Provided material Start Marker
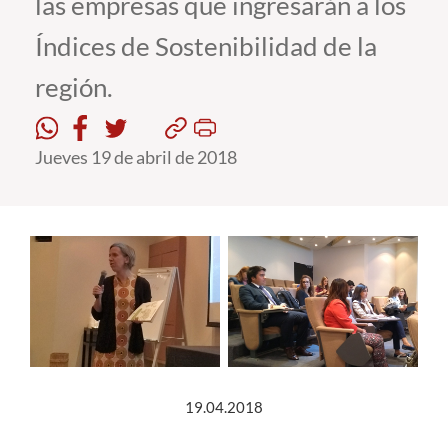
las empresas que ingresarán a los
Índices de Sostenibilidad de la
Estudiantes
región.
Académicos
Funcionarios
Jueves 19 de abril de 2018
Alumni
English
19.04.2018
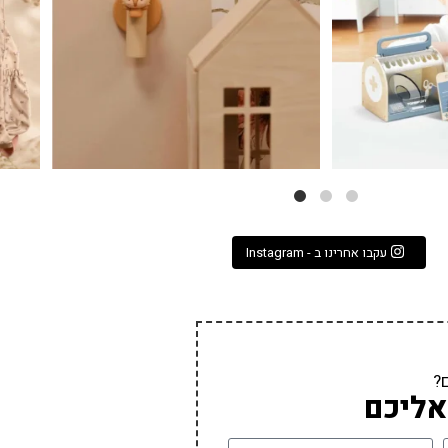
עקבו אחרינו ב - Instagram
?
אליכם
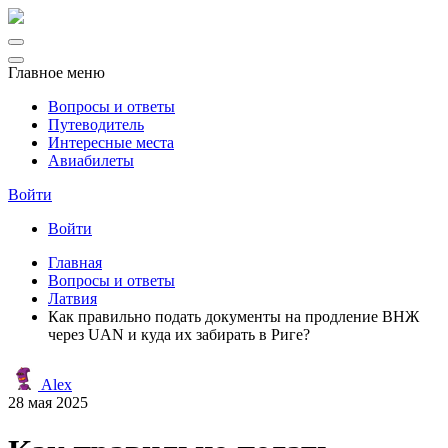
Главное меню
Вопросы и ответы
Путеводитель
Интересные места
Авиабилеты
Войти
Войти
Главная
Вопросы и ответы
Латвия
Как правильно подать документы на продление ВНЖ
через UAN и куда их забирать в Риге?
Alex
28 мая 2025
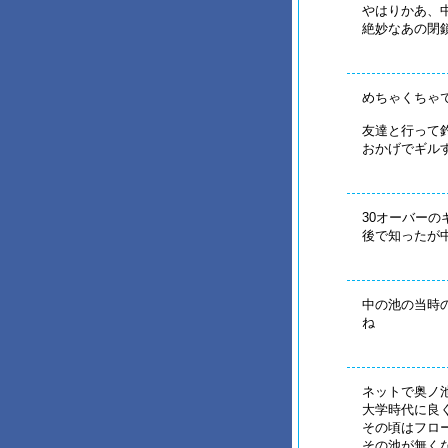
やはりかあ、
絶妙なあの閉
めちゃくちゃ
友達と行って
おかげでギル
30オーバー
後で知ったが
中の池の当時
ね
ネットで奥ノ
大学時代に良
その頃はフロー
その池が無く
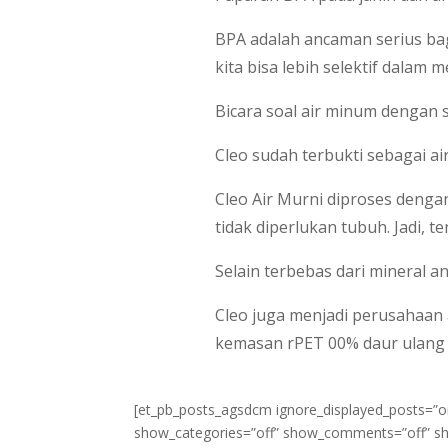
BPA adalah ancaman serius bag
kita bisa lebih selektif dalam
Bicara soal air minum dengan s
Cleo sudah terbukti sebagai ai
Cleo Air Murni diproses denga
tidak diperlukan tubuh. Jadi, t
Selain terbebas dari mineral 
Cleo juga menjadi perusahaa
kemasan rPET 00% daur ulang
[et_pb_posts_agsdcm ignore_displayed_posts=”o
show_categories=”off” show_comments=”off” sh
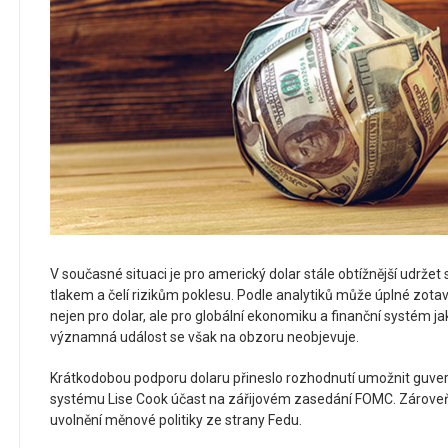
V současné situaci je pro americký dolar stále obtížnější udržet 
tlakem a čelí rizikům poklesu. Podle analytiků může úplné zota
nejen pro dolar, ale pro globální ekonomiku a finanční systém j
významná událost se však na obzoru neobjevuje.
Krátkodobou podporu dolaru přineslo rozhodnutí umožnit guver
systému Lise Cook účast na zářijovém zasedání FOMC. Zároveň
uvolnění měnové politiky ze strany Fedu.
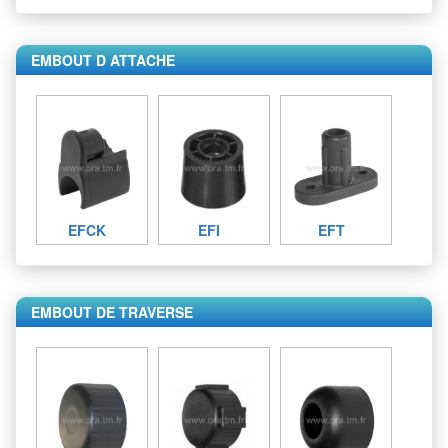
EMBOUT D ATTACHE
EFCK
EFI
EFT
EMBOUT DE TRAVERSE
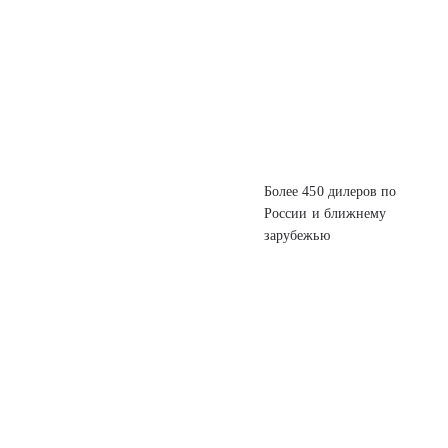
Более 450 дилеров
по
России
и ближнему
зарубежью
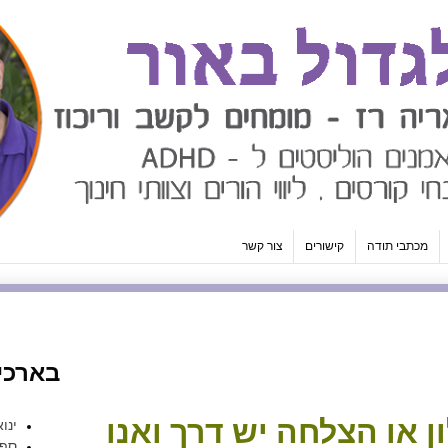
מכתבי תודה
קישורים
צור קשר
בארכיו
ן או הצלחה יש דרך ואנו
ינואר 
ספטמ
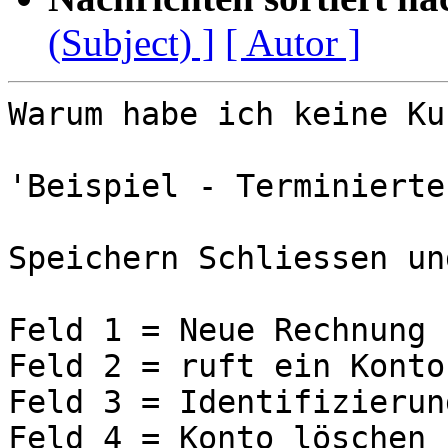
(Subject) ]
[ Autor ]
Warum habe ich keine Ku
'Beispiel - Terminierte
Speichern Schliessen un
Feld 1 = Neue Rechnung

Feld 2 = ruft ein Konto
Feld 3 = Identifizierung
Feld 4 = Konto löschen
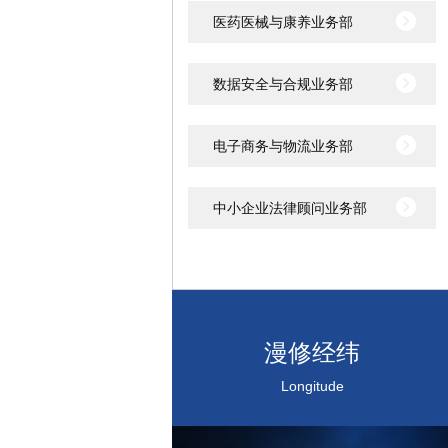
医药医械与康养业务部
数据安全与合规业务部
电子商务与物流业务部
中小企业法律顾问业务部
漫修经纬
Longitude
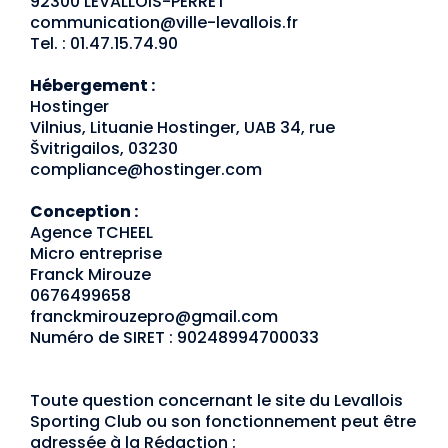
92300 LEVALLOIS-PERRET
communication@ville-levallois.fr
Tel. : 01.47.15.74.90
Hébergement :
Hostinger
Vilnius, Lituanie Hostinger, UAB 34, rue
Švitrigailos, 03230
compliance@hostinger.com
Conception :
Agence TCHEEL
Micro entreprise
Franck Mirouze
0676499658
franckmirouzepro@gmail.com
Numéro de SIRET : 90248994700033
Toute question concernant le site du Levallois
Sporting Club ou son fonctionnement peut être
adressée à la Rédaction :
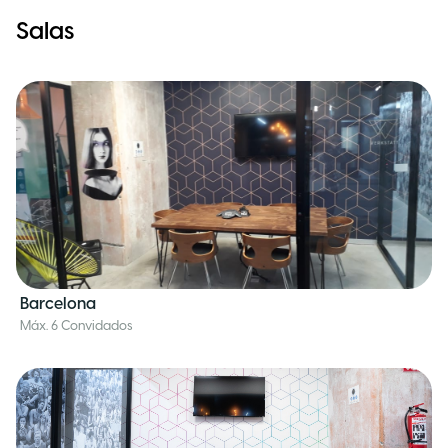
Salas
Barcelona
Máx. 6 Convidados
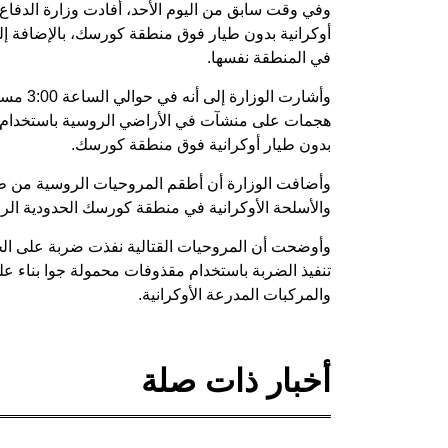
وفي وقت سابق من اليوم الأحد، أفادت وزارة الدفاع
أوكرانية بدون طيار فوق منطقة كورسك، بالإضافة إلى
في المنطقة نفسها.
وأشارت 
هجمات على منشآت في الأراضي الروسية باستخدام مرك
بدون طيار أوكرانية فوق منطقة كورسك.
والأسلحة الأوكرانية في منطقة كورسك الحدودية الر
وأوضحت أن المروحيات القتالية نفذت ضربة على الج
تنفيذ الضربة باستخدام مقذوفات محمولة جوا بناء عل
والمركبات المدرعة الأوكرانية.
أخبار ذات صلة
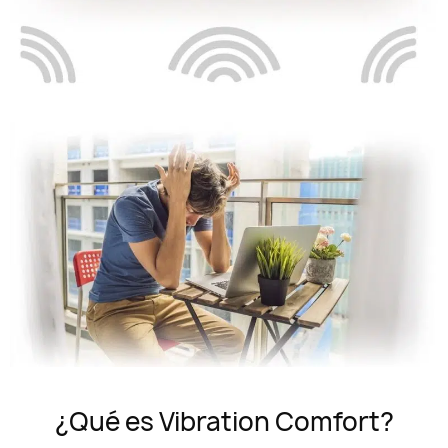
¿Qué es Vibration Comfort?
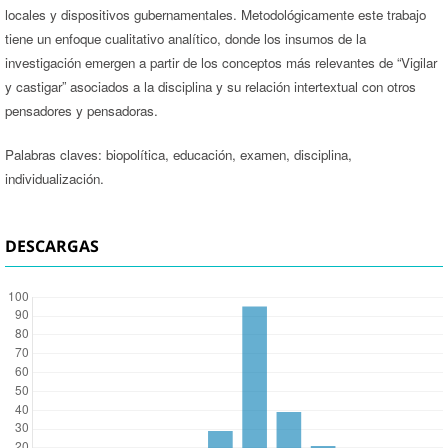
locales y dispositivos gubernamentales. Metodológicamente este trabajo
tiene un enfoque cualitativo analítico, donde los insumos de la
investigación emergen a partir de los conceptos más relevantes de “Vigilar
y castigar” asociados a la disciplina y su relación intertextual con otros
pensadores y pensadoras.
Palabras claves: biopolítica, educación, examen, disciplina,
individualización.
DESCARGAS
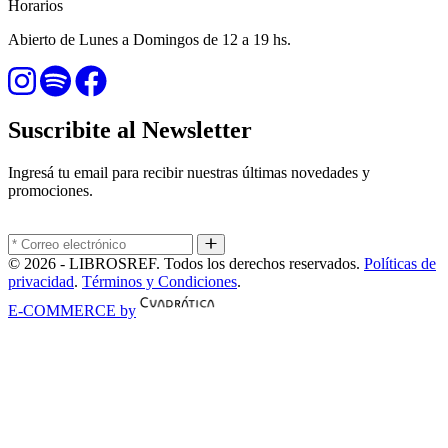
Horarios
Abierto de Lunes a Domingos de 12 a 19 hs.
Suscribite al Newsletter
Ingresá tu email para recibir nuestras últimas novedades y
promociones.
© 2026 - LIBROSREF. Todos los derechos reservados.
Políticas de
privacidad
.
Términos y Condiciones
.
E-COMMERCE by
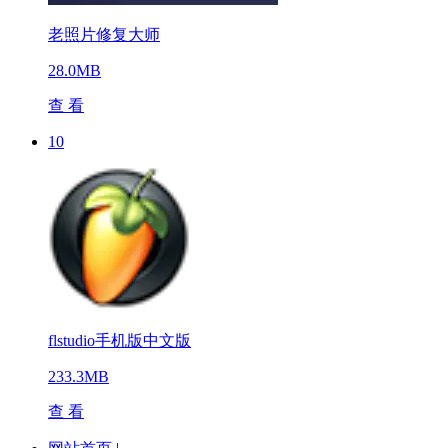
老照片修复大师
28.0MB
查 看
10
flstudio手机版中文版
233.3MB
查 看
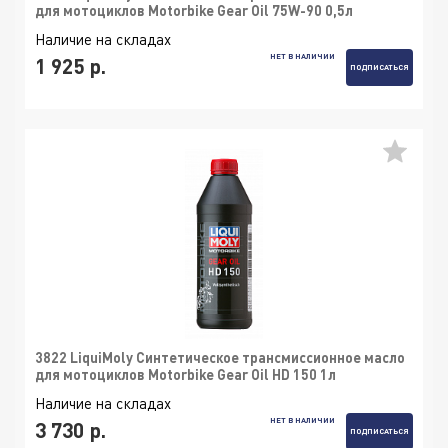
для мотоциклов Motorbike Gear Oil 75W-90 0,5л
Наличие на складах
НЕТ В НАЛИЧИИ
1 925 р.
ПОДПИСАТЬСЯ
3822 LiquiMoly Синтетическое трансмиссионное масло
для мотоциклов Motorbike Gear Oil HD 150 1л
Наличие на складах
НЕТ В НАЛИЧИИ
3 730 р.
ПОДПИСАТЬСЯ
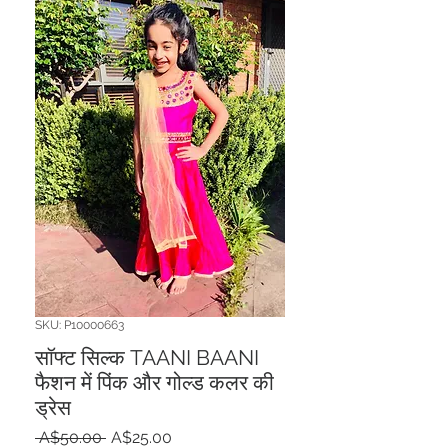
SKU: P10000663
सॉफ्ट सिल्क TAANI BAANI
फैशन में पिंक और गोल्ड कलर की
ड्रेस
नियमित
बिक्री
 A$50.00 
A$25.00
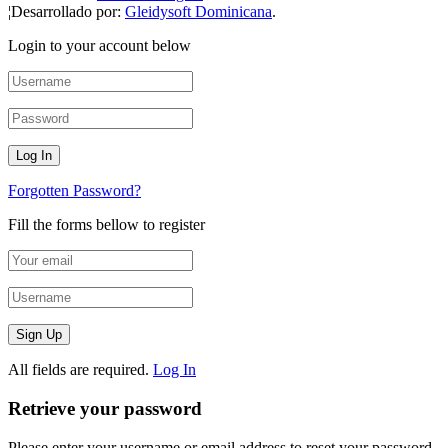
¦Desarrollado por:
Gleidysoft Dominicana
.
Login to your account below
Forgotten Password?
Fill the forms bellow to register
All fields are required.
Log In
Retrieve your password
Please enter your username or email address to reset your password.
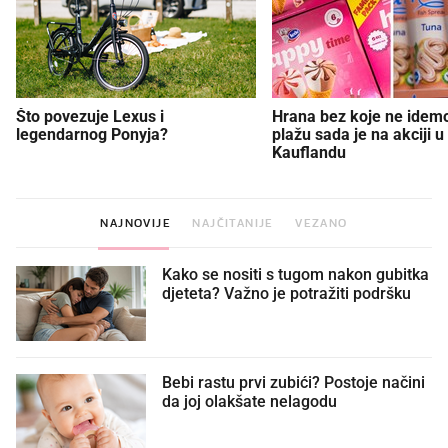
Što povezuje Lexus i
Hrana bez koje ne idem
legendarnog Ponyja?
plažu sada je na akciji u
Kauflandu
NAJNOVIJE
NAJČITANIJE
VEZANO
Kako se nositi s tugom nakon gubitka
djeteta? Važno je potražiti podršku
Bebi rastu prvi zubići? Postoje načini
da joj olakšate nelagodu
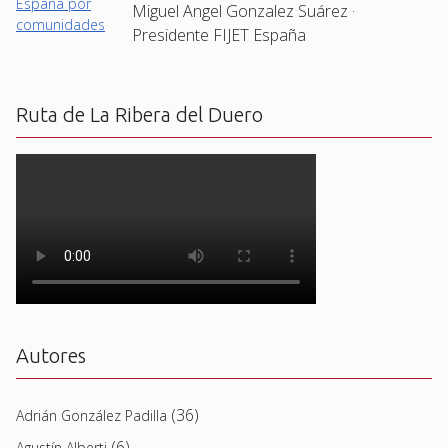
Miguel Angel Gonzalez Suárez ·
Presidente FIJET España
Ruta de La Ribera del Duero
Autores
(36)
Adrián González Padilla
(6)
Agustín Alberti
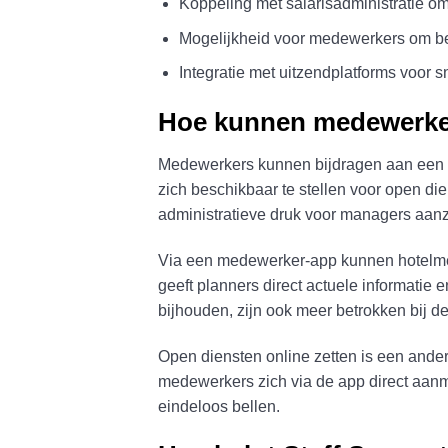
Koppeling met salarisadministratie o
Mogelijkheid voor medewerkers om bes
Integratie met uitzendplatforms voor s
Hoe kunnen medewerkers
Medewerkers kunnen bijdragen aan een be
zich beschikbaar te stellen voor open d
administratieve druk voor managers aanzie
Via een medewerker-app kunnen hotelmede
geeft planners direct actuele informati
bijhouden, zijn ook meer betrokken bij 
Open diensten online zetten is een ander
medewerkers zich via de app direct aanme
eindeloos bellen.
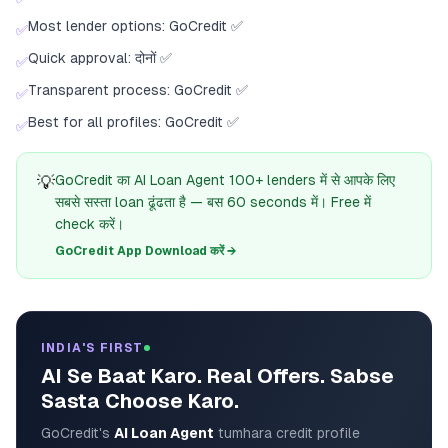
Most lender options: GoCredit ✅
✅
Quick approval: दोनों ✅
✅
Transparent process: GoCredit ✅
✅
Best for all profiles: GoCredit ✅
✅
💡
GoCredit का AI Loan Agent 100+ lenders में से आपके लिए
सबसे सस्ता loan ढूंढता है — बस 60 seconds में। Free में
check करें।
GoCredit App Download करें →
INDIA'S FIRST
AI Se Baat Karo. Real Offers. Sabse
Sasta Choose Karo.
GoCredit's
AI Loan Agent
tumhara credit profile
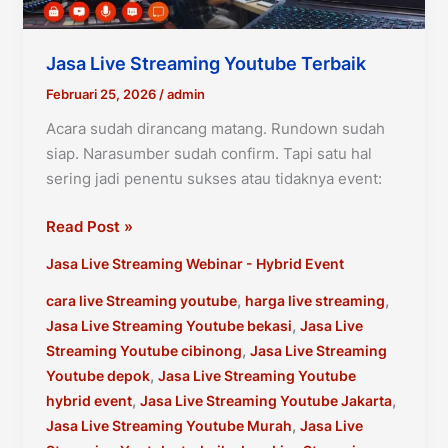
Jasa Live Streaming Youtube Terbaik
Februari 25, 2026
/
admin
Acara sudah dirancang matang. Rundown sudah
siap. Narasumber sudah confirm. Tapi satu hal
sering jadi penentu sukses atau tidaknya event:
Jasa
Read Post »
Live
Jasa Live Streaming Webinar - Hybrid Event
Streaming
Youtube
,
,
cara live Streaming youtube
harga live streaming
Terbaik
,
Jasa Live Streaming Youtube bekasi
Jasa Live
,
Streaming Youtube cibinong
Jasa Live Streaming
,
Youtube depok
Jasa Live Streaming Youtube
,
,
hybrid event
Jasa Live Streaming Youtube Jakarta
,
Jasa Live Streaming Youtube Murah
Jasa Live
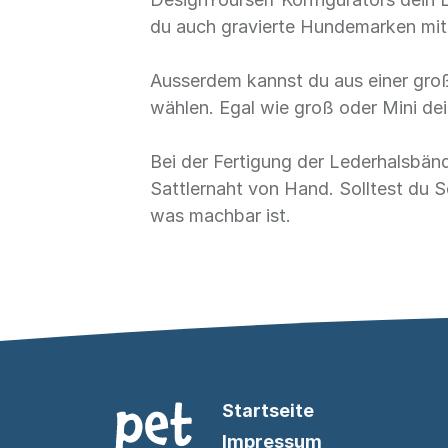
du auch gravierte Hundemarken mit 
Ausserdem kannst du aus einer gro
wählen. Egal wie groß oder Mini de
Bei der Fertigung der Lederhalsbänd
Sattlernaht von Hand. Solltest du 
was machbar ist.
Startseite
Impressum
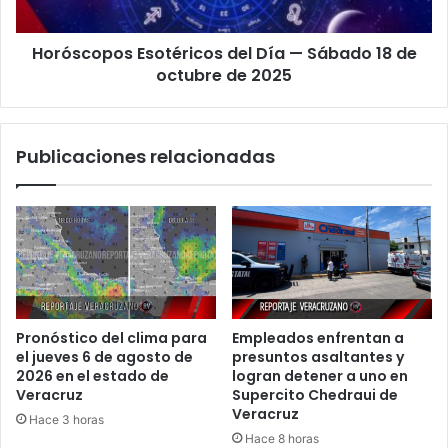
de
octubre
Horóscopos Esotéricos del Día — Sábado 18 de
de
2025
octubre de 2025
Publicaciones relacionadas
Pronóstico del clima para
Empleados enfrentan a
el jueves 6 de agosto de
presuntos asaltantes y
2026 en el estado de
logran detener a uno en
Veracruz
Supercito Chedraui de
Veracruz
Hace 3 horas
Hace 8 horas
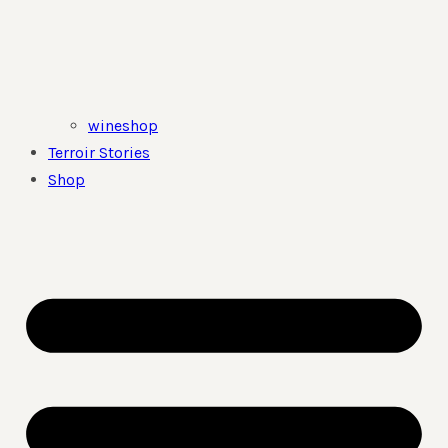
wineshop
Terroir Stories
Shop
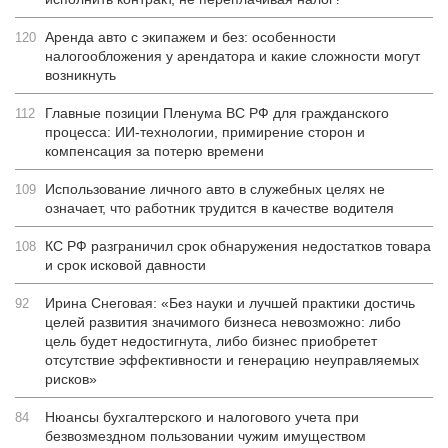
Аренда авто с экипажем и без: особенности
120
налогообложения у арендатора и какие сложности могут
возникнуть
Главные позиции Пленума ВС РФ для гражданского
112
процесса: ИИ-технологии, примирение сторон и
компенсация за потерю времени
Использование личного авто в служебных целях не
109
означает, что работник трудится в качестве водителя
КС РФ разграничил срок обнаружения недостатков товара
108
и срок исковой давности
Ирина Снеговая: «Без науки и лучшей практики достичь
92
целей развития значимого бизнеса невозможно: либо
цель будет недостигнута, либо бизнес приобретет
отсутствие эффективности и генерацию неуправляемых
рисков»
Нюансы бухгалтерского и налогового учета при
84
безвозмездном пользовании чужим имуществом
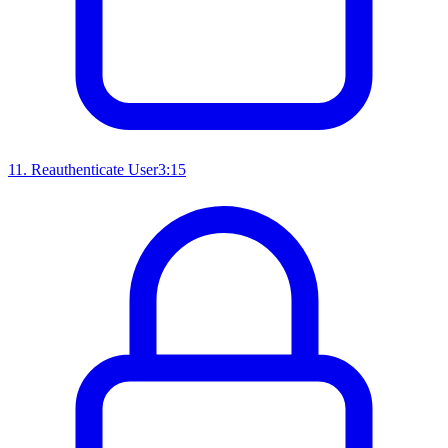
11
.
Reauthenticate User
3:15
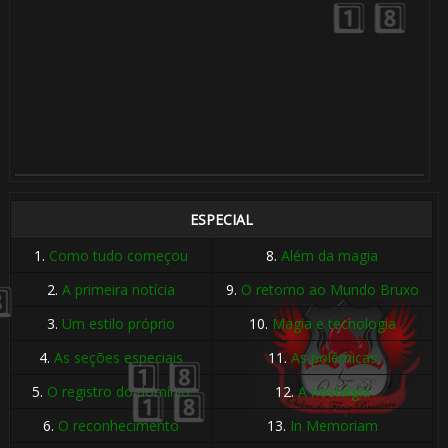
⚡
⚡
ESPECIAL
1.
Como tudo começou
8.
Além da magia
2.
A primeira notícia
9.
O retorno ao Mundo Bruxo
3.
Um estilo próprio
10.
Magia e tecnologia
4.
As seções especiais
11.
As polêmicas
5.
O registro do domínio
12.
A nostalgia
6.
O reconhecimento
13.
In Memoriam
🎈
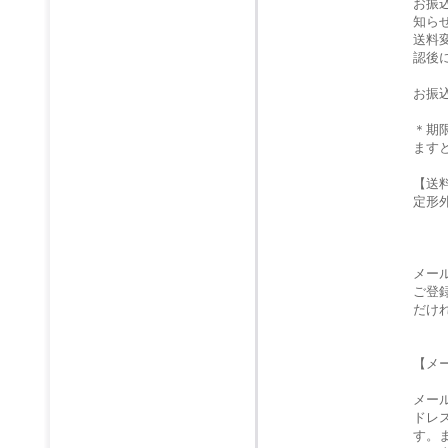
お振
知ら
送料
認後
お振
＊期
ます
【送
定形
メー
ご登
だけ
【メ
メー
ドレ
す。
Provided material End Marker
Required action: After reading the material above, tally the lines that include the string "الأوكرانية" and give only the number.

Expected output: 2